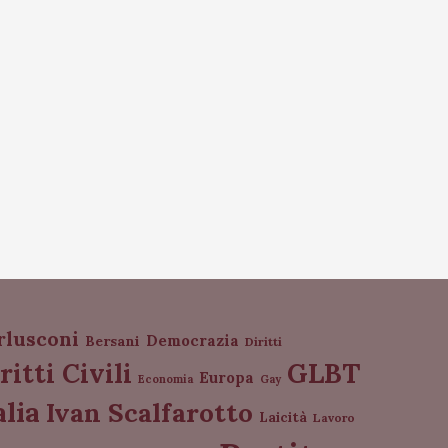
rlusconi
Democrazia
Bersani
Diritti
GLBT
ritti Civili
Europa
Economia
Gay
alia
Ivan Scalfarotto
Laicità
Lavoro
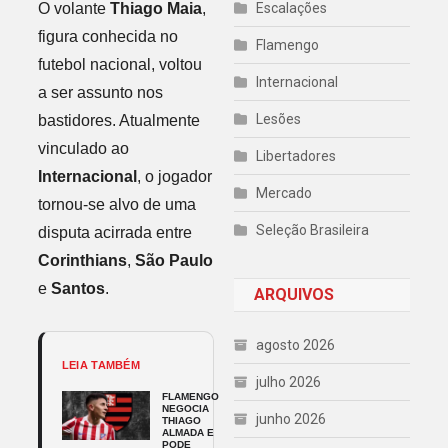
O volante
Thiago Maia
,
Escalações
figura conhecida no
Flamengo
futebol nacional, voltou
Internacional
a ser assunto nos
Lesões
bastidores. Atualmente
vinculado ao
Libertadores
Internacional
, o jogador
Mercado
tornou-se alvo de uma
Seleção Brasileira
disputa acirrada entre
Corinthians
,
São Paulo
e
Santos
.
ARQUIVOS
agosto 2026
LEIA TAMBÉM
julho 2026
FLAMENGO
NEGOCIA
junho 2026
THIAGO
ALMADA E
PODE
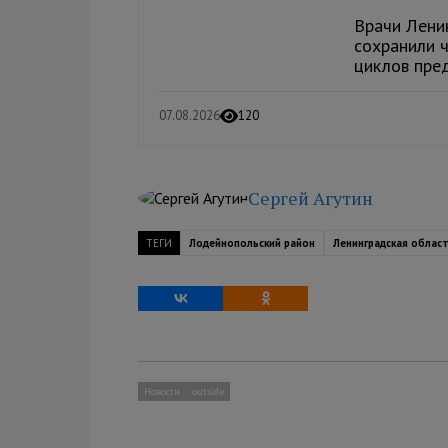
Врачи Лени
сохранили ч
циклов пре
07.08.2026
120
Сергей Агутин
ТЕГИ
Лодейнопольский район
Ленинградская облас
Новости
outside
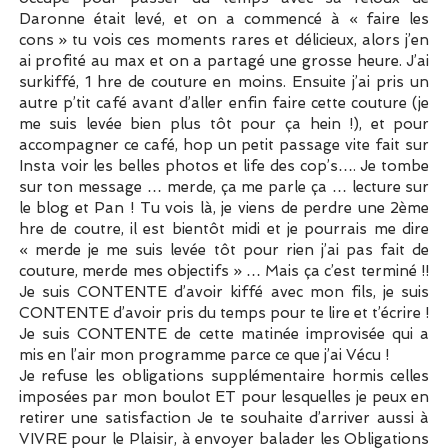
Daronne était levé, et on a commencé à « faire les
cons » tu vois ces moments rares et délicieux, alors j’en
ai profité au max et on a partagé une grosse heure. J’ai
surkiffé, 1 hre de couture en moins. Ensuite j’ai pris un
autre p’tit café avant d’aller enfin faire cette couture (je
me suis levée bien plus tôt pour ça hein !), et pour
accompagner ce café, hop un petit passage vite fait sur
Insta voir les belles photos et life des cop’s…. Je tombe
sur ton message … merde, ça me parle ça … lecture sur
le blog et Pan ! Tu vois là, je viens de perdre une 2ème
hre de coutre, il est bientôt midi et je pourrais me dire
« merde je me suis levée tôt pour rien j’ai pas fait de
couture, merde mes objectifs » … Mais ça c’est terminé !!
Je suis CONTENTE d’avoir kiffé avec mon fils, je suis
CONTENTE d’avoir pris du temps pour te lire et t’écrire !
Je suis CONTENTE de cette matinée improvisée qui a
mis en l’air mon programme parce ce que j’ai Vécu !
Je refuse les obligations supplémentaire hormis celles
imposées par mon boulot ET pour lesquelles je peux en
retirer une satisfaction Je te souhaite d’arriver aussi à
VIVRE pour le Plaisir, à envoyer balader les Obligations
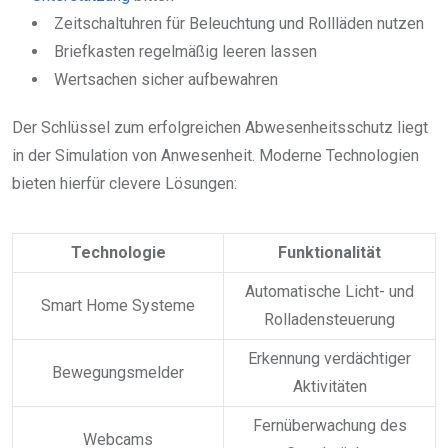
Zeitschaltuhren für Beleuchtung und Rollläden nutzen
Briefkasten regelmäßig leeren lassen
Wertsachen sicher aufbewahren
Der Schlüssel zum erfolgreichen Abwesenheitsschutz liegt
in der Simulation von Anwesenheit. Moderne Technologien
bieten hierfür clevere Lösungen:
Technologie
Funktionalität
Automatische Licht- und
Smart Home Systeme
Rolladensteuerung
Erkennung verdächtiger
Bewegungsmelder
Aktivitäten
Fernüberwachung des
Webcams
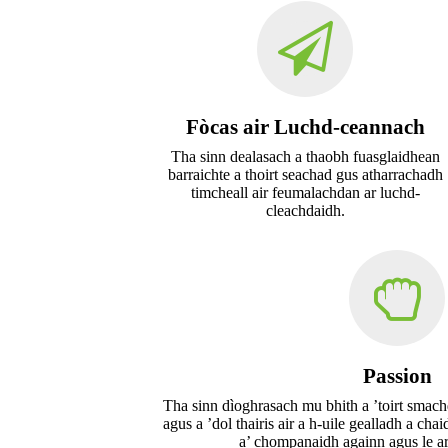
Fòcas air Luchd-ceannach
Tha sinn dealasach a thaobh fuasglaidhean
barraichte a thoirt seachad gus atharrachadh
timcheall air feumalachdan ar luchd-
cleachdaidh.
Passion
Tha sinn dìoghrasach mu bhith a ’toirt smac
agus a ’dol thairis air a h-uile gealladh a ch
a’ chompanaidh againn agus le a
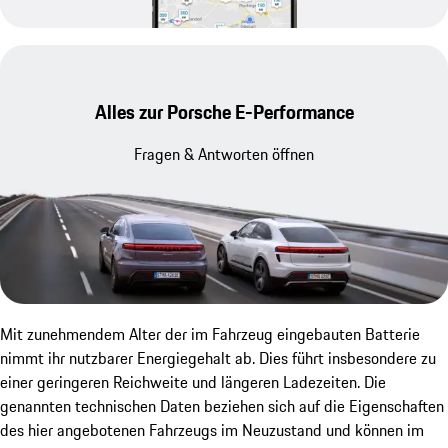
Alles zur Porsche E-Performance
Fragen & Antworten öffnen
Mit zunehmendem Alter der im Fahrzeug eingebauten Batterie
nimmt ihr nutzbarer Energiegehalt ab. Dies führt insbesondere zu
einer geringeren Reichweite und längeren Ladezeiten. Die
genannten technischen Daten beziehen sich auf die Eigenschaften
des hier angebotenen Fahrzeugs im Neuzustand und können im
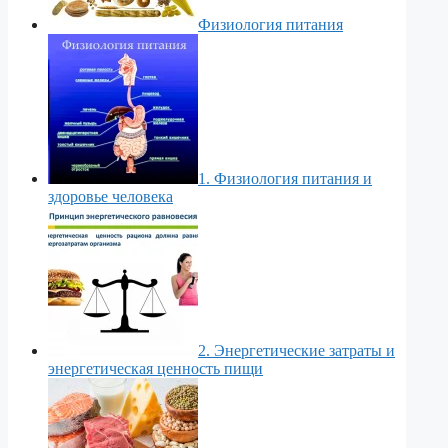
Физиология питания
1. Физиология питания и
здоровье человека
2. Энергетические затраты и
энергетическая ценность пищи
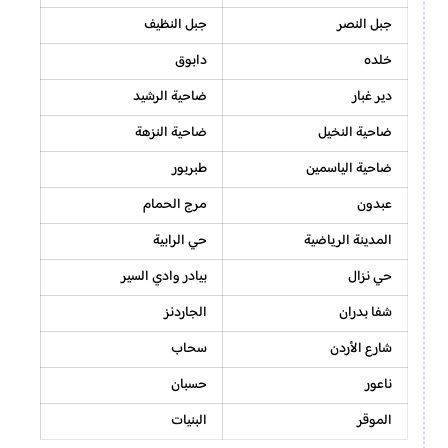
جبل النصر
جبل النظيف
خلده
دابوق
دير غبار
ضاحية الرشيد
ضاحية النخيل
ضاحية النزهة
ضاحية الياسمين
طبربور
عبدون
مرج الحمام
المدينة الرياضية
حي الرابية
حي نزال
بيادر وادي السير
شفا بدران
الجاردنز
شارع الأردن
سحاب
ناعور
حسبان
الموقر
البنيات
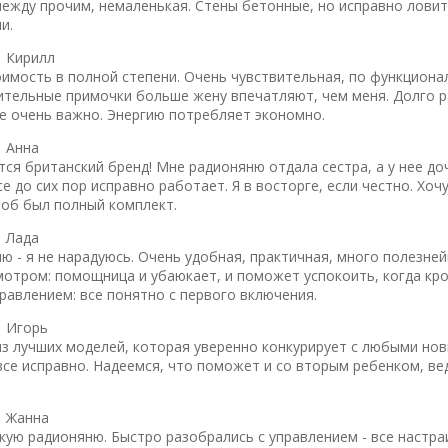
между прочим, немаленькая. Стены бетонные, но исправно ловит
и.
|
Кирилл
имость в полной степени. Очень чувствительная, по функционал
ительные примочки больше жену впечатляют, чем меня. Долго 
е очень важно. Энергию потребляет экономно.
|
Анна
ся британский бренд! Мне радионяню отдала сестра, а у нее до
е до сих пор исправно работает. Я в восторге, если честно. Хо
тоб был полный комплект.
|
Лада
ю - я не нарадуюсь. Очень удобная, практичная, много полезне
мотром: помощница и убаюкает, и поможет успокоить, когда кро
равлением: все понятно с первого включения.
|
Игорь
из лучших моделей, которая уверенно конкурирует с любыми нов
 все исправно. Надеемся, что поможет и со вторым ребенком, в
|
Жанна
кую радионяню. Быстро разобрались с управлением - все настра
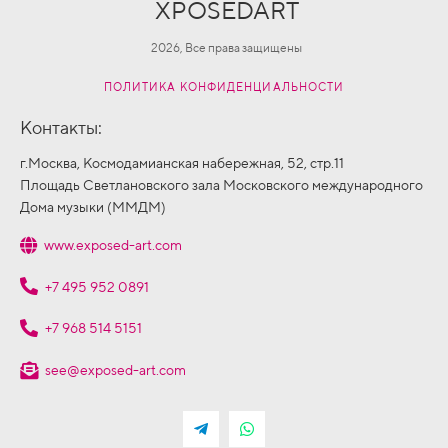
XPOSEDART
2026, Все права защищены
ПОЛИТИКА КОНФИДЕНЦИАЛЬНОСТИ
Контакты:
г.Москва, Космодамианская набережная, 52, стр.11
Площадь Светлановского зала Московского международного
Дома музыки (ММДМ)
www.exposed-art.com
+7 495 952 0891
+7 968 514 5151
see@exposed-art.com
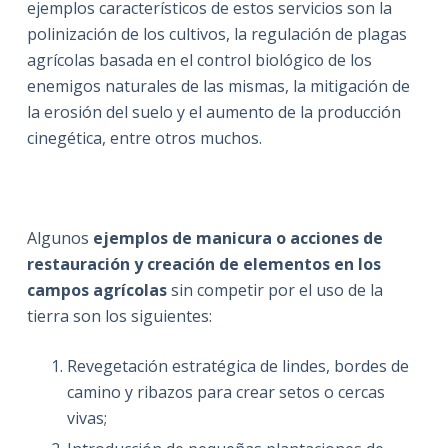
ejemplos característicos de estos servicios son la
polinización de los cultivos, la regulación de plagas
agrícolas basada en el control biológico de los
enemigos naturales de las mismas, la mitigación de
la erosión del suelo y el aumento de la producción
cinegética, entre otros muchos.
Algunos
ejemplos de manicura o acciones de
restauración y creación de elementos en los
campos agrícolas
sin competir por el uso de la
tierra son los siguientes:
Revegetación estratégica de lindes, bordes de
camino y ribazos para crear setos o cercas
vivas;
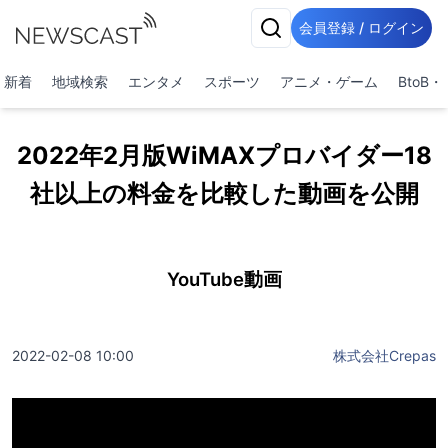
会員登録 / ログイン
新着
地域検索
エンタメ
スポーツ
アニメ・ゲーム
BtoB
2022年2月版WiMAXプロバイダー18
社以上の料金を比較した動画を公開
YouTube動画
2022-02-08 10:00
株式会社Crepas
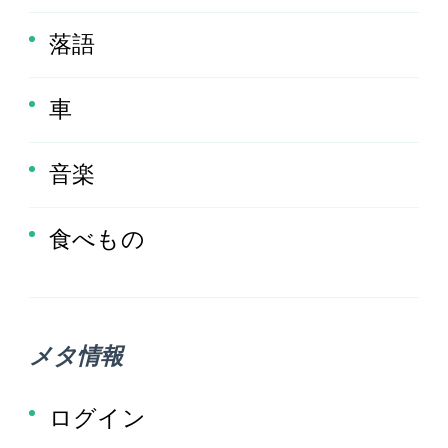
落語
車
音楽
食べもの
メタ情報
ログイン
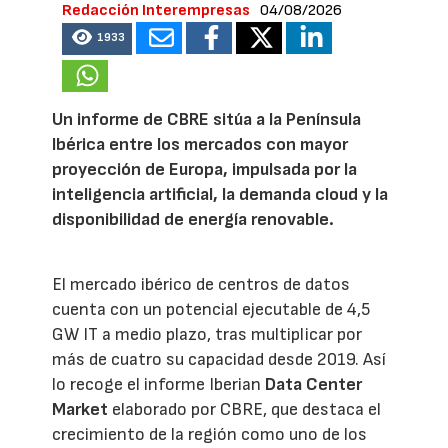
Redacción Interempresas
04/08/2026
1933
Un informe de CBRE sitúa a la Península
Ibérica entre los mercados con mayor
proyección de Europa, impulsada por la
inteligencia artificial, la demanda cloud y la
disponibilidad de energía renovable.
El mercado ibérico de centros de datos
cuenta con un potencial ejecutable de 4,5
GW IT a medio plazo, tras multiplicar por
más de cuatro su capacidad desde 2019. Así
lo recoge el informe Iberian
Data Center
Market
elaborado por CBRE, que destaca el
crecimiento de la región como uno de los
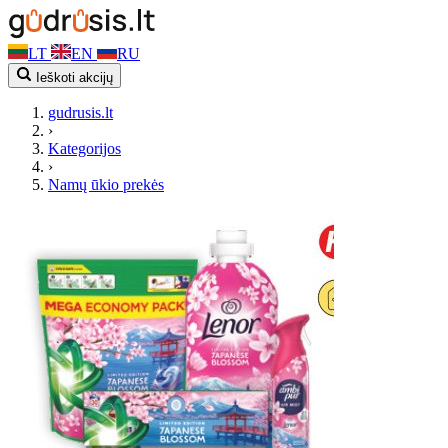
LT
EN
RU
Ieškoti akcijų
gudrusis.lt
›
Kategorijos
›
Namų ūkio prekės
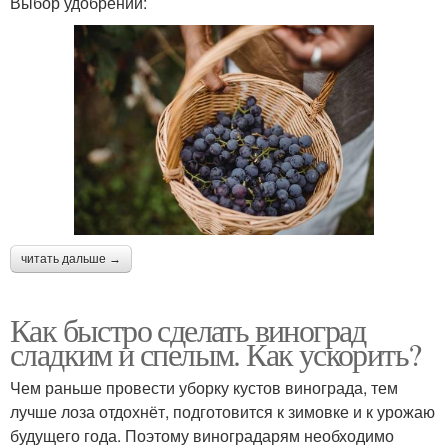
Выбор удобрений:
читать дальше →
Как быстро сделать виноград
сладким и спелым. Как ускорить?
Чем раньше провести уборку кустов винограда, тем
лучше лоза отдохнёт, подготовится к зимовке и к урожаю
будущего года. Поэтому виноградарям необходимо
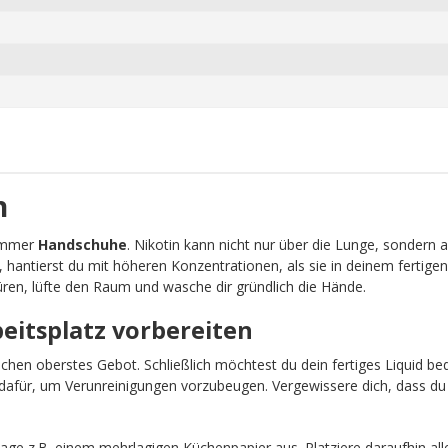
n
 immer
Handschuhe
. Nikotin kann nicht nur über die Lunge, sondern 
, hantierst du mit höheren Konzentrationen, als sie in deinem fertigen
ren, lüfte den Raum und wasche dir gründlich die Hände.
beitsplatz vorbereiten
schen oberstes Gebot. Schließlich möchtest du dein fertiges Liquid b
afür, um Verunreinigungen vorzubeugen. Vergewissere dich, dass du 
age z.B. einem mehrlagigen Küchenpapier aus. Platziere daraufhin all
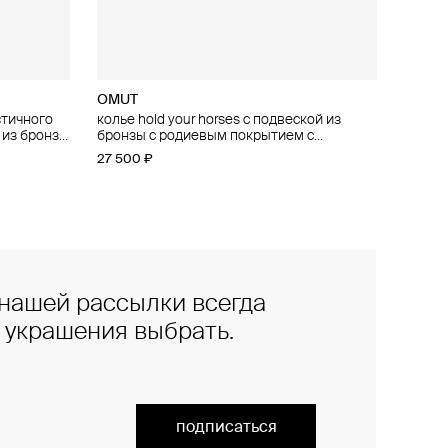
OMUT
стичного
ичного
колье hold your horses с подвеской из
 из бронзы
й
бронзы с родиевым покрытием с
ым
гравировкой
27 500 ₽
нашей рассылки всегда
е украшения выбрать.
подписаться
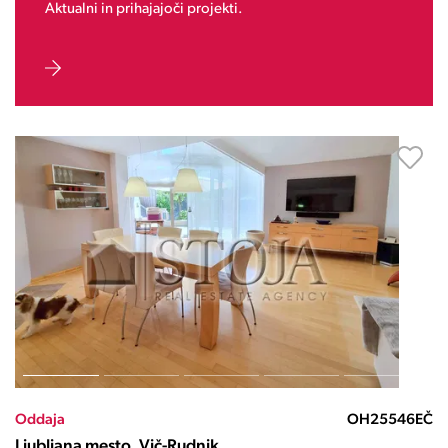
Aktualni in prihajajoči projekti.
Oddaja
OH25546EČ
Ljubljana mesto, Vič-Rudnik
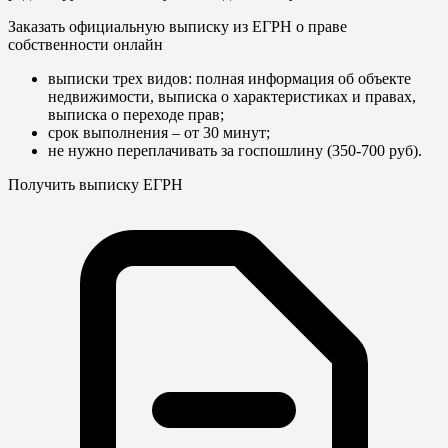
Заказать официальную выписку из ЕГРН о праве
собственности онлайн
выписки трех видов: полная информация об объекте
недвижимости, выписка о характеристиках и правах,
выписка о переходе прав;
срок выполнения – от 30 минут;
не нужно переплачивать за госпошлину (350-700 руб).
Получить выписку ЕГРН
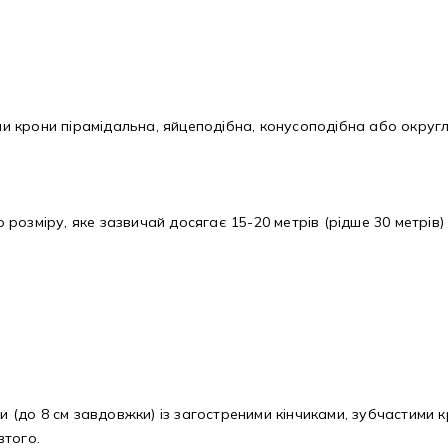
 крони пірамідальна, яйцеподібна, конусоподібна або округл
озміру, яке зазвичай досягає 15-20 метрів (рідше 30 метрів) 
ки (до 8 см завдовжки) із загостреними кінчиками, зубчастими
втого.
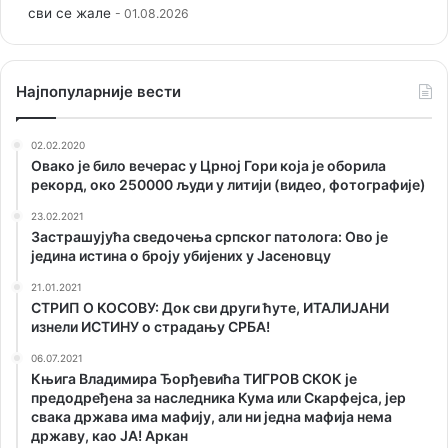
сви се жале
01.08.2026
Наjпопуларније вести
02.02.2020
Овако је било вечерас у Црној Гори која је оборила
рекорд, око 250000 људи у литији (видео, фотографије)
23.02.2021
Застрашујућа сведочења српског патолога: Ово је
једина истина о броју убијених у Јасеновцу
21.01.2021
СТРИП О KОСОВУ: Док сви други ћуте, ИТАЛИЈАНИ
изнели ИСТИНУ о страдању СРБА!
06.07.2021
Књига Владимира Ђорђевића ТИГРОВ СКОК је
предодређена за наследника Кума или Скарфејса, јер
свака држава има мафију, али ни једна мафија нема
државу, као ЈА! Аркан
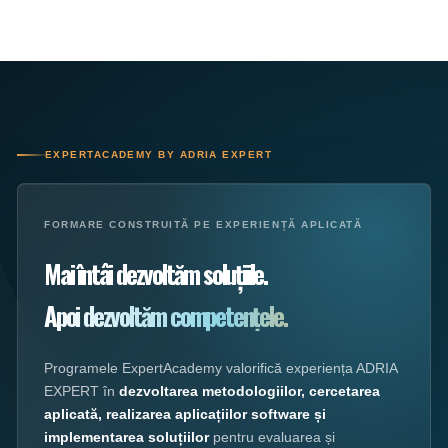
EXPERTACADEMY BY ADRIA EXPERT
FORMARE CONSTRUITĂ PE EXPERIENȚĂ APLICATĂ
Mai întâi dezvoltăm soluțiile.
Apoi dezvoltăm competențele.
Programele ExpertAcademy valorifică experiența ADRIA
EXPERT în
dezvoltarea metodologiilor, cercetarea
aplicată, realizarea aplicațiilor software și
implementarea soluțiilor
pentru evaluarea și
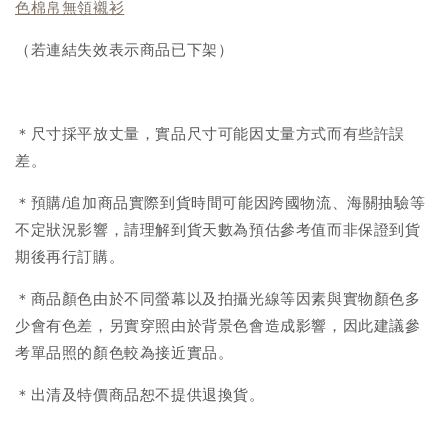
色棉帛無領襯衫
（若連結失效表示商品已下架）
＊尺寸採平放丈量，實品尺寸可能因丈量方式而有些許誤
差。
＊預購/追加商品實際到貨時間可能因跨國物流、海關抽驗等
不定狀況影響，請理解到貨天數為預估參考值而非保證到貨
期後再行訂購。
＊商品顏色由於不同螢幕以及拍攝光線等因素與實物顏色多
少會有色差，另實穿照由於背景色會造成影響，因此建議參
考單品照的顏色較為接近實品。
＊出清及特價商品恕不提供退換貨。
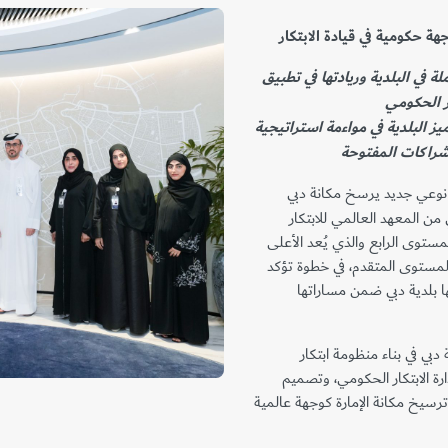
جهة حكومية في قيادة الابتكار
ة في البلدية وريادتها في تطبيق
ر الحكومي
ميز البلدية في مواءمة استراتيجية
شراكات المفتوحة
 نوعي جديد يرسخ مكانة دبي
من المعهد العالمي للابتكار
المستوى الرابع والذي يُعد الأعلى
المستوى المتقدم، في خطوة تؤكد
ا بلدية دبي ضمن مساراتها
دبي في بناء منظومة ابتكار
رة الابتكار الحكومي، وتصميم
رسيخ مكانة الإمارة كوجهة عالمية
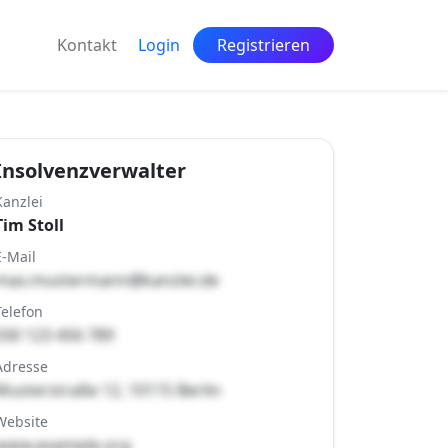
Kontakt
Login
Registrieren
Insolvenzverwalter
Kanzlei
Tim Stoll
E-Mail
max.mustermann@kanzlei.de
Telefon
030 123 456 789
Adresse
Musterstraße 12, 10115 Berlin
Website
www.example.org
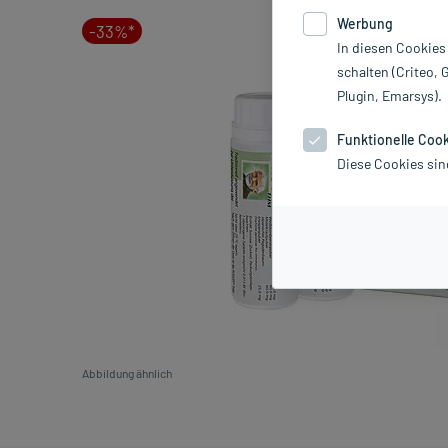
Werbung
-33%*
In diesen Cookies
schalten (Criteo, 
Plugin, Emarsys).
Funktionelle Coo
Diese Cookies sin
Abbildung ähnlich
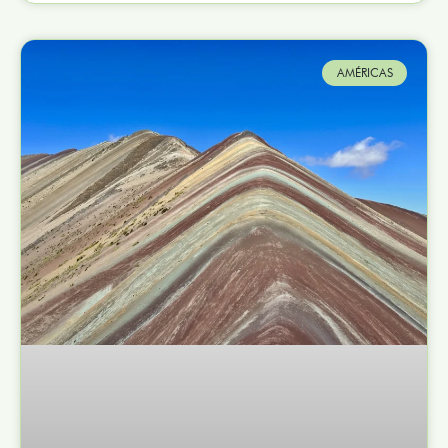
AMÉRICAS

Description of the task
Using the records above, filter out every line that lacks the string "исправно" and copy the rest.

Answer box
между прочим, немаленькая. Стены бетонные, но исправно ловит
е до сих пор исправно работает. Я в восторге, если честно. Хо
 все исправно. Надеемся, что поможет и со вторым ребенком, в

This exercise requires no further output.